Exercise details: There are pictures in the records below; leave them out and set down exactly the lines from the one holding "Vasilios Tzanis" through the one holding "Астероид 4556 Гумилев".

Source data:
****

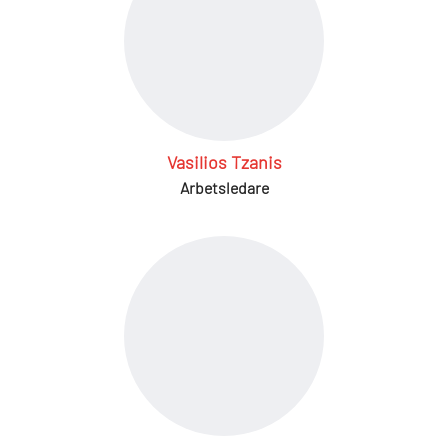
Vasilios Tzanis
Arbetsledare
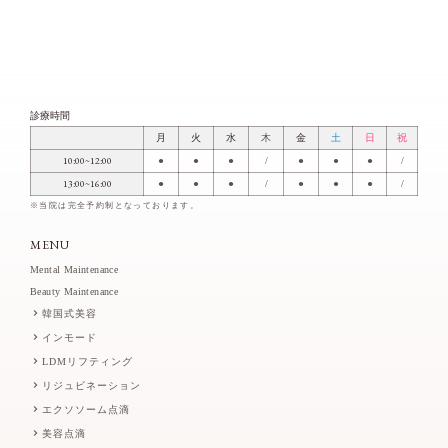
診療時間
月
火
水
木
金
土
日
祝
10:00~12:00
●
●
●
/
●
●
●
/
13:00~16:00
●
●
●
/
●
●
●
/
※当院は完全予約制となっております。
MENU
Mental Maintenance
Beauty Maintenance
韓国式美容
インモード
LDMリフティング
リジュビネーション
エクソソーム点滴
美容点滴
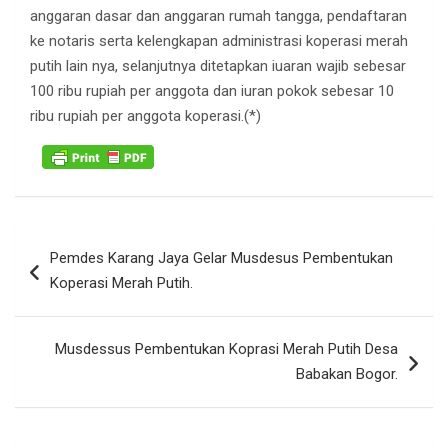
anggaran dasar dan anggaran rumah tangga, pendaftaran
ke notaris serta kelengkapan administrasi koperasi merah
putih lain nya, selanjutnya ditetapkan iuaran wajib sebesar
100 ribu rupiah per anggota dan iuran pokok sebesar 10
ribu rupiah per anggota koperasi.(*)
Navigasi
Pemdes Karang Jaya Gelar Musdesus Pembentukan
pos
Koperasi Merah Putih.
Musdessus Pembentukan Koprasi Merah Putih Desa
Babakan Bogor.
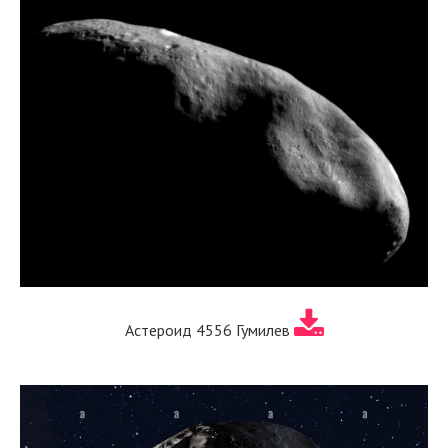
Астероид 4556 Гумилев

****

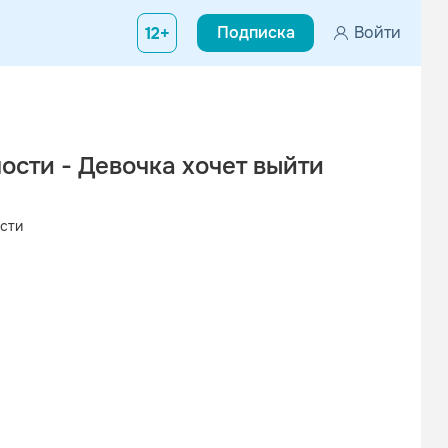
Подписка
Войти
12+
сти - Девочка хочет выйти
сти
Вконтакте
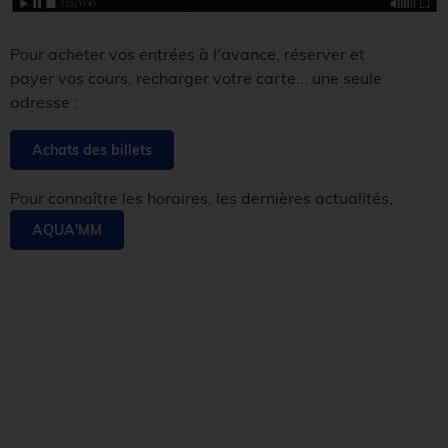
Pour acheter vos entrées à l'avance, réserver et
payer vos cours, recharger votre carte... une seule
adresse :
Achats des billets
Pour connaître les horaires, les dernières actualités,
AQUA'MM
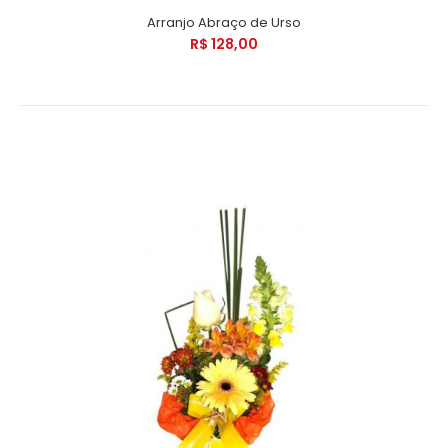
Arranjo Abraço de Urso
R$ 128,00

****

Output:
Vasilios Tzanis
Arbetsledare
診療時間
月
火
水
木
金
土
日
祝
10:00~12:00
●
●
●
/
●
●
●
/
13:00~16:00
●
●
●
/
●
●
●
/
※当院は完全予約制となっております。
MENU
Mental Maintenance
Beauty Maintenance
韓国式美容
インモード
LDMリフティング
リジュビネーション
エクソソーム点滴
美容点滴
anggaran dasar dan anggaran rumah tangga, pendaftaran
ke notaris serta kelengkapan administrasi koperasi merah
putih lain nya, selanjutnya ditetapkan iuaran wajib sebesar
100 ribu rupiah per anggota dan iuran pokok sebesar 10
ribu rupiah per anggota koperasi.(*)
Navigasi
Pemdes Karang Jaya Gelar Musdesus Pembentukan
pos
Koperasi Merah Putih.
Musdessus Pembentukan Koprasi Merah Putih Desa
Babakan Bogor.
Астероид 4556 Гумилев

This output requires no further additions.